I shuffled into the cave and made my way through the smell of mold and exhaust to my dirt-encrusted seat.  My green flannel was as faded and depressing as the white painted surroundings.  Thick mounds of dirt collected in the rocky texture of the walls.  Chips of stone cracked from the ceiling and bombed my workbench, sending fragments of rock plopping into my glass of water.  I sighed, my only comfort being the hope of seeing one of those things crack someone on the head, preferably someone in management.

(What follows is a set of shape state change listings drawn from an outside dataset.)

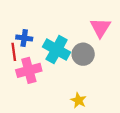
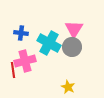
pink triangle: (100, 28) -> (74, 29), moved
red line: (14, 52) -> (13, 70), moved

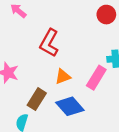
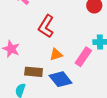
brown rectangle: (37, 99) -> (34, 72), turned 60

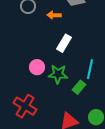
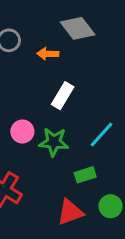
cyan line: (90, 69) -> (102, 134), turned 30
green rectangle: (79, 87) -> (85, 175), moved, turned 32

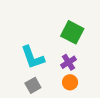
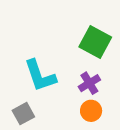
gray square: (33, 85) -> (23, 114), moved

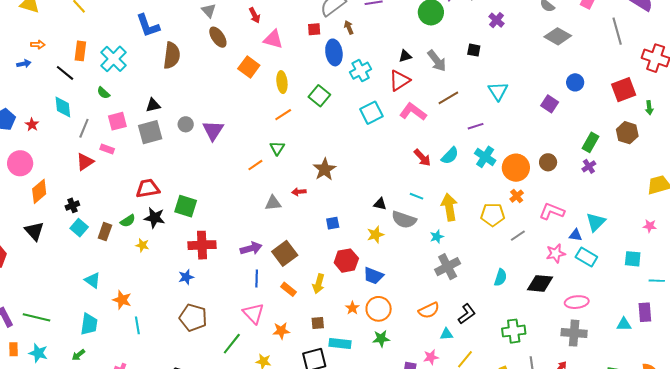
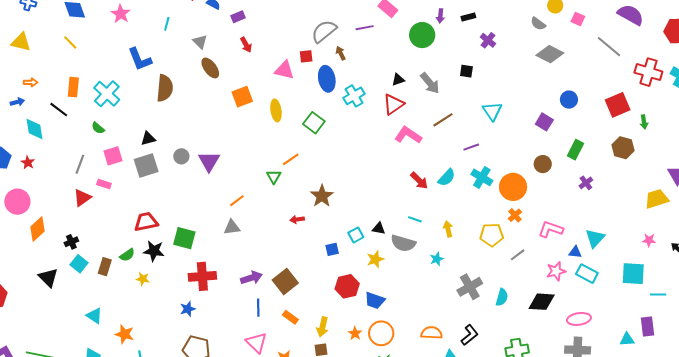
gray line: (617, 31) -> (609, 47), turned -32
pink triangle: (273, 39) -> (284, 70), moved
orange square: (249, 67) -> (242, 97), turned 35
cyan diamond: (63, 107) -> (34, 129), moved
cyan square: (371, 113) -> (356, 235), moved, size x0.7
orange line: (283, 115) -> (291, 159), moved
green rectangle: (590, 142) -> (576, 150), moved
brown circle: (548, 162) -> (543, 164), moved
orange line: (255, 165) -> (237, 201), moved
gray triangle: (273, 203) -> (232, 227), moved
yellow arrow: (449, 207) -> (448, 229), size x0.6
black triangle: (34, 231) -> (48, 277), moved
cyan square: (633, 259) -> (633, 274), size x1.4
gray cross: (448, 267) -> (470, 287), moved
yellow arrow: (319, 284) -> (323, 327), moved
orange semicircle: (429, 310) -> (432, 333), turned -150

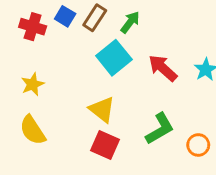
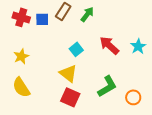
blue square: (65, 16) -> (42, 19), moved, turned -32
cyan square: (114, 58) -> (76, 49), moved, size x0.6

There was a series of five or six openings on the east side of the cave, near my department, that would be filled all day with semis dropping off loads of lost cargo and pickup trucks carrying away garbage some idiot won in an auction.   Pretty much everyone ignored the row of signs that said, “please shut off your engine!” and they left their motors running, dumping toxic fumes into the cave.  I was getting bronchitis every three months.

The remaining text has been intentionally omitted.